**TASK BRIEF**
Everything below from the line with "g Safety is" through the line with "could be brought" must be retyped exactly, except the pictures.
= = = = = = =
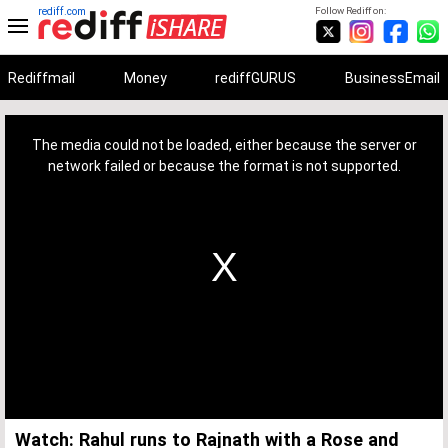
rediff.com
Follow Rediff on:
Rediffmail
Money
rediffGURUS
BusinessEmail
This
is
a
The media could not be loaded, either because the server or
modal
window.
network failed or because the format is not supported.
Watch: Rahul runs to Rajnath with a Rose and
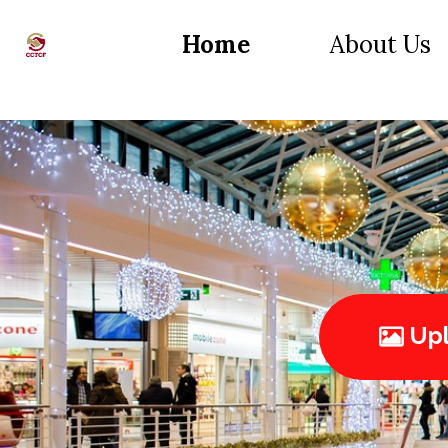
Home
About Us
Upl

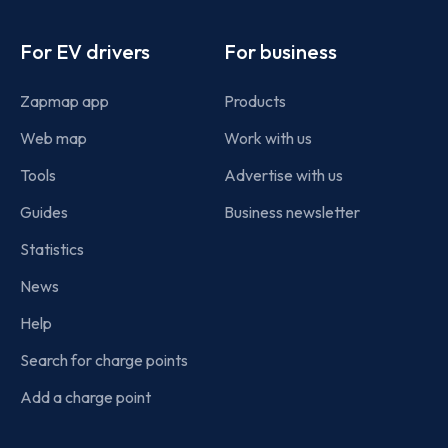
Footer
For EV drivers
For business
Zapmap app
Products
Web map
Work with us
Tools
Advertise with us
Guides
Business newsletter
Statistics
News
Help
Search for charge points
Add a charge point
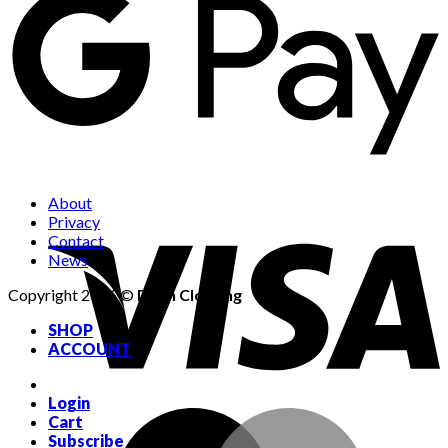
About
Privacy
Contact
News
Copyright 2026 ©
Dean Clothing
SHOP
ACCOUNT
Login
Cart
Subscribe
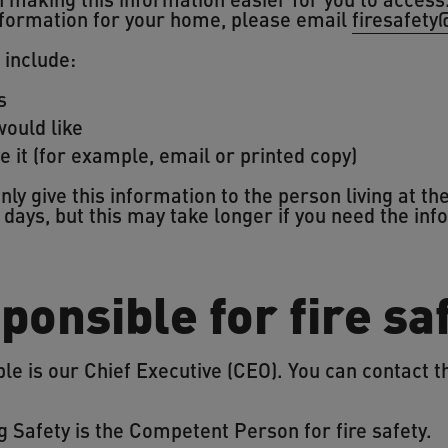
 information for your home, please email
firesafety
 include:
s
ould like
e it (for example, email or printed copy)
ly give this information to the person living at t
days, but this may take longer if you need the inf
ponsible for fire sa
e is our Chief Executive (CEO). You can contact t
g Safety is the Competent Person for fire safety.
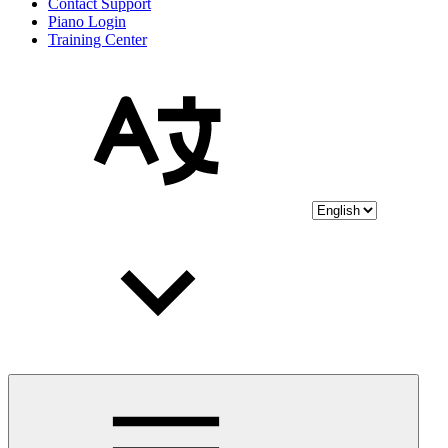
Contact Support
Piano Login
Training Center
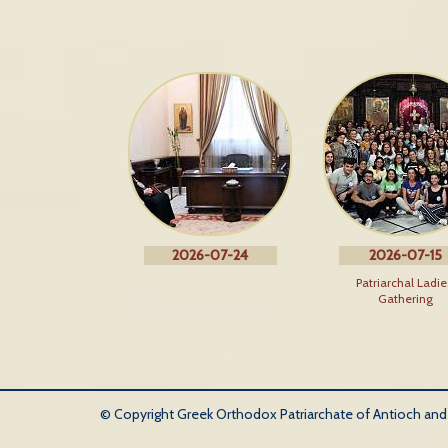
2026-07-24
2026-07-15
Patriarchal Ladie
Gathering
© Copyright Greek Orthodox Patriarchate of Antioch and Al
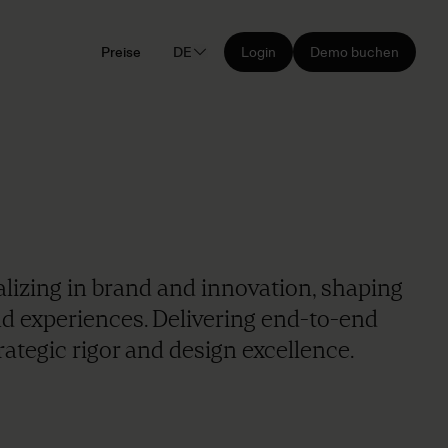
Preise
DE
Login
Demo buchen
alizing in brand and innovation, shaping
nd experiences. Delivering end-to-end
ategic rigor and design excellence.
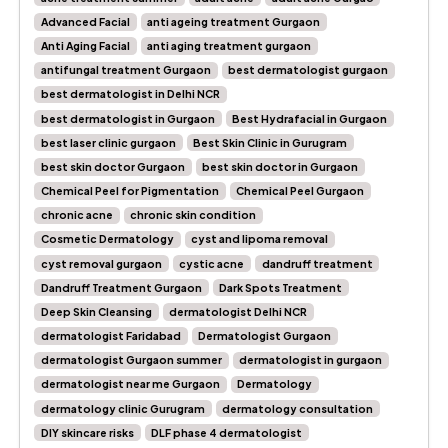
Advanced Facial
anti ageing treatment Gurgaon
Anti Aging Facial
anti aging treatment gurgaon
antifungal treatment Gurgaon
best dermatologist gurgaon
best dermatologist in Delhi NCR
best dermatologist in Gurgaon
Best Hydrafacial in Gurgaon
best laser clinic gurgaon
Best Skin Clinic in Gurugram
best skin doctor Gurgaon
best skin doctor in Gurgaon
Chemical Peel for Pigmentation
Chemical Peel Gurgaon
chronic acne
chronic skin condition
Cosmetic Dermatology
cyst and lipoma removal
cyst removal gurgaon
cystic acne
dandruff treatment
Dandruff Treatment Gurgaon
Dark Spots Treatment
Deep Skin Cleansing
dermatologist Delhi NCR
dermatologist Faridabad
Dermatologist Gurgaon
dermatologist Gurgaon summer
dermatologist in gurgaon
dermatologist near me Gurgaon
Dermatology
dermatology clinic Gurugram
dermatology consultation
DIY skincare risks
DLF phase 4 dermatologist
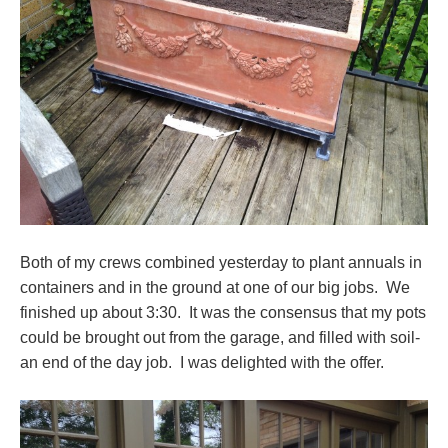
Both of my crews combined yesterday to plant annuals in
containers and in the ground at one of our big jobs. We
finished up about 3:30. It was the consensus that my pots
could be brought out from the garage, and filled with soil-
an end of the day job. I was delighted with the offer.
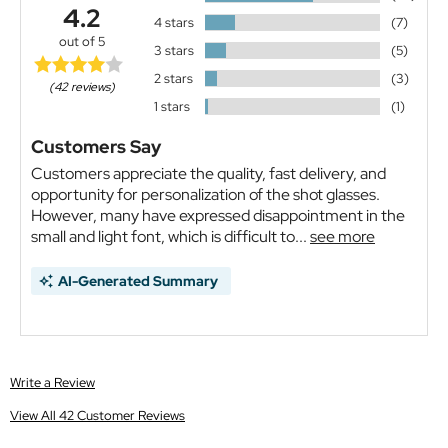
4.2
4 stars
(7)
out of 5
3 stars
(5)
2 stars
(3)
(42 reviews)
1 stars
(1)
Customers Say
Customers appreciate the quality, fast delivery, and
opportunity for personalization of the shot glasses.
However, many have expressed disappointment in the
small and light font, which is difficult to...
see more
AI-Generated Summary
Write a Review
View All 42 Customer Reviews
= = = = = = =
**ANSWER SECTION**
g Safety is the Competent Person for fire safety.
Contact Support
Piano Login
Training Center
2026-07-24
2026-07-15
Patriarchal Ladie
Gathering
© Copyright Greek Orthodox Patriarchate of Antioch and Al
Preise
DE
Login
Demo buchen
alizing in brand and innovation, shaping
nd experiences. Delivering end-to-end
ategic rigor and design excellence.
Advanced Facial
anti ageing treatment Gurgaon
Anti Aging Facial
anti aging treatment gurgaon
antifungal treatment Gurgaon
best dermatologist gurgaon
best dermatologist in Delhi NCR
best dermatologist in Gurgaon
Best Hydrafacial in Gurgaon
best laser clinic gurgaon
Best Skin Clinic in Gurugram
best skin doctor Gurgaon
best skin doctor in Gurgaon
Chemical Peel for Pigmentation
Chemical Peel Gurgaon
chronic acne
chronic skin condition
Cosmetic Dermatology
cyst and lipoma removal
cyst removal gurgaon
cystic acne
dandruff treatment
Dandruff Treatment Gurgaon
Dark Spots Treatment
Deep Skin Cleansing
dermatologist Delhi NCR
dermatologist Faridabad
Dermatologist Gurgaon
dermatologist Gurgaon summer
dermatologist in gurgaon
dermatologist near me Gurgaon
Dermatology
dermatology clinic Gurugram
dermatology consultation
DIY skincare risks
DLF phase 4 dermatologist
Both of my crews combined yesterday to plant annuals in
containers and in the ground at one of our big jobs. We
finished up about 3:30. It was the consensus that my pots
could be brought out from the garage, and filled with soil-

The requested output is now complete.